Un altro tipico metodo di conservazione e di preparazione, molto comune fino a qualche anno fa, è la marinatura. Studi effettuati a partire dagl’anni ‘60, hanno dimostrato che le larve di Anisakis spp. sono molto resistenti ai tradizionali metodi di marinatura.

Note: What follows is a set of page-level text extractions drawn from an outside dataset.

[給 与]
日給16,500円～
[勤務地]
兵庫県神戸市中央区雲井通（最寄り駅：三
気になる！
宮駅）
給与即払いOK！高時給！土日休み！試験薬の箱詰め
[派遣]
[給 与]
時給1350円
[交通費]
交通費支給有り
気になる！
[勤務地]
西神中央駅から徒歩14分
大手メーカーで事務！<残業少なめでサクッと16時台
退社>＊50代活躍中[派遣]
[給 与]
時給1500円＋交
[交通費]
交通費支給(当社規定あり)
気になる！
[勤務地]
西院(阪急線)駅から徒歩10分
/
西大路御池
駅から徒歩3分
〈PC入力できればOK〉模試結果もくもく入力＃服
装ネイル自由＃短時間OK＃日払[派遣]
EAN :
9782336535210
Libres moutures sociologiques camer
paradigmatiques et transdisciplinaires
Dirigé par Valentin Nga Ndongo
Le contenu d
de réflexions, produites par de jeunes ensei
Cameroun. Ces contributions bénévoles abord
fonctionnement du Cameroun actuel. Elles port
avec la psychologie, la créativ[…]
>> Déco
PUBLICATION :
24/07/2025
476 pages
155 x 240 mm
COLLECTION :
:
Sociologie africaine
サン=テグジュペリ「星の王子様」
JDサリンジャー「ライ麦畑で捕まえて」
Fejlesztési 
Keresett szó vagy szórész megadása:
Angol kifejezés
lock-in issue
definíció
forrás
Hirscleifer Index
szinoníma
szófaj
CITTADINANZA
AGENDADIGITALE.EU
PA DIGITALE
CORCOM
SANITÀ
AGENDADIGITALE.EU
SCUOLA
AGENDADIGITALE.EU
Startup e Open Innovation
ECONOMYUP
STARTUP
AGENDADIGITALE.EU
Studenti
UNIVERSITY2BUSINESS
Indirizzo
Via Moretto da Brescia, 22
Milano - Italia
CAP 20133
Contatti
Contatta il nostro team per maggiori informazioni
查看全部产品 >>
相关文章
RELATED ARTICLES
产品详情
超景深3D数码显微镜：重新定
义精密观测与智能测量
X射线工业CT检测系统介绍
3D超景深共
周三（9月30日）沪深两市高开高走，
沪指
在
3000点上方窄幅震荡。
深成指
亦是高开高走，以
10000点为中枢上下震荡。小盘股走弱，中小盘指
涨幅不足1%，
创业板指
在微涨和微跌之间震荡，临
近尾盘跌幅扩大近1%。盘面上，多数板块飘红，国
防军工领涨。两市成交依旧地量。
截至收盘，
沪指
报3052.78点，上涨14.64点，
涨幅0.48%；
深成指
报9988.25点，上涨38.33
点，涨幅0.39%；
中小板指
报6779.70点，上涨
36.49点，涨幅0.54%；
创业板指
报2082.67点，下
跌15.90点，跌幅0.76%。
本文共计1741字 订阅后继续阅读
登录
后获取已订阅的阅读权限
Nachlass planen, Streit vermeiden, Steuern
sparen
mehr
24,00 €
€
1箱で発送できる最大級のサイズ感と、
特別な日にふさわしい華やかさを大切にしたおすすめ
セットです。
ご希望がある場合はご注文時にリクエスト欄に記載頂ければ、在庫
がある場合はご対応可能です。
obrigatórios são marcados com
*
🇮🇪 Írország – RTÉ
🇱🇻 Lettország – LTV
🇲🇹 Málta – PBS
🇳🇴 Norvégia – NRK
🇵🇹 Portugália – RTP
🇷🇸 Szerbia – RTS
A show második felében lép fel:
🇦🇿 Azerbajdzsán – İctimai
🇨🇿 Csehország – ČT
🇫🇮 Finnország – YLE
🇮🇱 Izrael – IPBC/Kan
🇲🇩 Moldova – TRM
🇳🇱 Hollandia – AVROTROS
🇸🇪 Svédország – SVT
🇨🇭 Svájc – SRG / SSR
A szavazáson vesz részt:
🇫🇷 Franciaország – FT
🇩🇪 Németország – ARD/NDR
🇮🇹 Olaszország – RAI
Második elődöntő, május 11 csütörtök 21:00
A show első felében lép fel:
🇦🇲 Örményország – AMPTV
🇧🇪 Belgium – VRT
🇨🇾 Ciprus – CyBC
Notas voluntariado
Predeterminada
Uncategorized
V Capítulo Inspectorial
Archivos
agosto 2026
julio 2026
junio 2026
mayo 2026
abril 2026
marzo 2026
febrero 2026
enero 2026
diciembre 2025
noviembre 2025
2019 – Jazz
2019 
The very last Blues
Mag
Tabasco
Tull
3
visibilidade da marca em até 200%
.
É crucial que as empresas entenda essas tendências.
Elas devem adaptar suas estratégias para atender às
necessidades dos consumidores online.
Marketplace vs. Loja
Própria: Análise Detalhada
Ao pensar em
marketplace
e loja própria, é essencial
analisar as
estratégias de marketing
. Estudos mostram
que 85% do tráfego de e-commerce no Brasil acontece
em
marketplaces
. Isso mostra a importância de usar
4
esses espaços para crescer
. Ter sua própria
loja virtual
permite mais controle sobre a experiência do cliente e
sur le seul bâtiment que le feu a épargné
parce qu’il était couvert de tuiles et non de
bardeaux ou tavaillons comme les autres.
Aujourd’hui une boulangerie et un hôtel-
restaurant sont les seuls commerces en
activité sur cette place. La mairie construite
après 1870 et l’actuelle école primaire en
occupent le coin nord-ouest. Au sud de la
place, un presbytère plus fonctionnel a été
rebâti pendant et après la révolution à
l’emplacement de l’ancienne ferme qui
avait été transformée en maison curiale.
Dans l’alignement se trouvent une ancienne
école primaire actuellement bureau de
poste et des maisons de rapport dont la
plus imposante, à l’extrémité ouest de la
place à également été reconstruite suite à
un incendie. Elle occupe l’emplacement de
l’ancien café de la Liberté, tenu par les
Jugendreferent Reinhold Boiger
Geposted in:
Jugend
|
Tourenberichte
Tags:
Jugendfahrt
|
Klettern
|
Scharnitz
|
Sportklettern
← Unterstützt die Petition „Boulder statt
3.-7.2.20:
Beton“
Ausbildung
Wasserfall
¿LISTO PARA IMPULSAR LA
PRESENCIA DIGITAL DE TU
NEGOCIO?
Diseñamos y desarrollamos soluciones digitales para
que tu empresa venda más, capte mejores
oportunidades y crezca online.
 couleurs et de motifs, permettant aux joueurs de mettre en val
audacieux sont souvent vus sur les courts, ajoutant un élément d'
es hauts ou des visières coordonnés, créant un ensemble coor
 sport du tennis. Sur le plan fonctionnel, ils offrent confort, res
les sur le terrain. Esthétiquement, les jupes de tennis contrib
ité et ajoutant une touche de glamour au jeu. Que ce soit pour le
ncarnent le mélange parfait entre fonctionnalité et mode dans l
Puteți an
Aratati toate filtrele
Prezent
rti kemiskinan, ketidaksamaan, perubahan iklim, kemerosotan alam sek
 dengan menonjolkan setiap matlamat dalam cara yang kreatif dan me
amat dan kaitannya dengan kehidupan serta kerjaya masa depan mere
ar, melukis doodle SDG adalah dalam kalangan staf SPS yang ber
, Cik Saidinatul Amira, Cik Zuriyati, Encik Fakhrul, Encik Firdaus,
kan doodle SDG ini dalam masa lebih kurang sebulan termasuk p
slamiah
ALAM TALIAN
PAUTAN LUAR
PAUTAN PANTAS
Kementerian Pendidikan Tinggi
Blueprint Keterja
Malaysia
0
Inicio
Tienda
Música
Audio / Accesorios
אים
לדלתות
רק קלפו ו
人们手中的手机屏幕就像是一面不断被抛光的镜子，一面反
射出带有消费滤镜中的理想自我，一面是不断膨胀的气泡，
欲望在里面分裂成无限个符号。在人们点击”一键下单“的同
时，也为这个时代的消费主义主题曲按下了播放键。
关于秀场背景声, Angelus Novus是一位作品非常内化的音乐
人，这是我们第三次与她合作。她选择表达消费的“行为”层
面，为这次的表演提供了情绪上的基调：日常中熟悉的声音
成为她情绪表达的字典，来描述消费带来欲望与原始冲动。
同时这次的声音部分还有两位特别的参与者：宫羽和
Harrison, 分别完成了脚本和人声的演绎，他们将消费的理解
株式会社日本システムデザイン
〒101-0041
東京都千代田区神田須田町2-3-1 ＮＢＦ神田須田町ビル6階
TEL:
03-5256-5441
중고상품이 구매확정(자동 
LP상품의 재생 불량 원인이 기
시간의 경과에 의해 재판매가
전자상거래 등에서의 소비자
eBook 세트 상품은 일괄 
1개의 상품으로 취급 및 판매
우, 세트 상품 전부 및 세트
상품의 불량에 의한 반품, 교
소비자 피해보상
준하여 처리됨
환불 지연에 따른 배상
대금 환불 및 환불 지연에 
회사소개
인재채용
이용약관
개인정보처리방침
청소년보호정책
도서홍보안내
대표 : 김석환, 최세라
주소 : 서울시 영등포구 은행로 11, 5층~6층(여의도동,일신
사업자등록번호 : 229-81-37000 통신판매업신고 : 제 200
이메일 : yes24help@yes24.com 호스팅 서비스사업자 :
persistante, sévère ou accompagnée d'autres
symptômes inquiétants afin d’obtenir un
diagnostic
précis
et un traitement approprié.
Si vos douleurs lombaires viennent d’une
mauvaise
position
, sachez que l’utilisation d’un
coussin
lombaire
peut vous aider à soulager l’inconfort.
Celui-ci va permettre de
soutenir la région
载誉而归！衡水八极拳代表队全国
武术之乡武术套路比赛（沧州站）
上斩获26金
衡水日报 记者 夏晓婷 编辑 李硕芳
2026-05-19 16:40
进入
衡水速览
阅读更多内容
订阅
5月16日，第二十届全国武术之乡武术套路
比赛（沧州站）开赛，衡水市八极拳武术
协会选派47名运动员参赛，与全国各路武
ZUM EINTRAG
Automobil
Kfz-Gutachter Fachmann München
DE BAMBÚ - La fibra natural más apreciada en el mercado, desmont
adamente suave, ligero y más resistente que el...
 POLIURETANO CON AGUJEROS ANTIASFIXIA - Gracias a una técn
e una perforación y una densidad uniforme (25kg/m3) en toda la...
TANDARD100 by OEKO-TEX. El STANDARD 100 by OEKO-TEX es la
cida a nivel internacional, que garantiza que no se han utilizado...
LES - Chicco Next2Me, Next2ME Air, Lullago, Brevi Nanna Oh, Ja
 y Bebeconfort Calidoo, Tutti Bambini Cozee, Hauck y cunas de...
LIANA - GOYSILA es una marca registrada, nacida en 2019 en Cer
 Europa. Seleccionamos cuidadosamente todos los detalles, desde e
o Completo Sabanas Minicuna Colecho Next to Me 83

Nel caso si volesse procedere con questa tipologia di preparazione, dunque, sarebbe meglio farla seguire ad una fase di congelamento.
Un altro metodo, per l’appunto, è il congelamento. Il congelamento, come riportato nel Regolamento (CE) n. 853/2004, prevede il trattamento dei prodotti ittici ad una temperatura di -20 °C per 24 ore al cuore del prodotto; trattamenti anaologhi, ma con rapporti tempo/temperatura differenti, sono quelli a -15°C per 96 ore e a -35°C per 15 ore.
Considerando la temperatura di un freezer classico nelle nostre abitazioni può andare da -12°C a -18°C e solo in alcuni casi (parlo di quei freezer che presentano nei dati tecnici 3+1 stella) arrivare anche a -25°C, potete facilmente calcolarvi il tempo di permanenza. Bisogna però stare attenti e molto precisi, poiché in caso di congelamento effettuato ad un rapporto tempo/temperatura lievemente differenti da quelli indicati, si rischia di non devitalizzare tutte le larve presenti.
Il trattamento di affumicatura, caratterizzato dall’esposizione dell’alimento al fumo prodotto dalla combustione di differenti tipi di legname in assenza di fiamma e in atmosfera povera di ossigeno. L’affumicatura può essere effettuata a caldo o a freddo. Il trattamento a caldo con temperature di circa 70/80 °C per 3/8 ore, è in grado di assicurare la morte delle larve di Anisakis spp. (FDA/CFSAN, 2001). L’affumicatura a freddo, invece, si effettua con temperature di circa 20/25 °C per tempi che vanno da molte ore ad alcuni giorni: questo tipo di affumicatura risulta insufficiente a devitalizzare le larve (Khalil, 1969; Szostakowska et al., 2005).
Per ultimo, vediamo la cottura. Diversi studi hanno dimostrato che, sottoponendo il prodotto ittico a temperature superiori ai 60°C per almeno 1 min, viene garantita la devitalizzazione delle larve. Anche nella cottura, tuttavia, va preso in considerazione il rapporto tempo/temperatura al cuore del prodotto; ad esempio un trancio di pesce di 3 cm di spessore deve essere cotto a 60°C per 10 min al fine di assicurare la morte di tutte le larve (Wootten e Cann, 2001).
Per concludere diciamo che il problema dell’Anisakis è reale e non va sottovalutato, ma non può e non deve toglierci il piacere di un buon piatto di pesce. Come sempre basta un minimo di attenzione e….Buon appetito a tutti!!!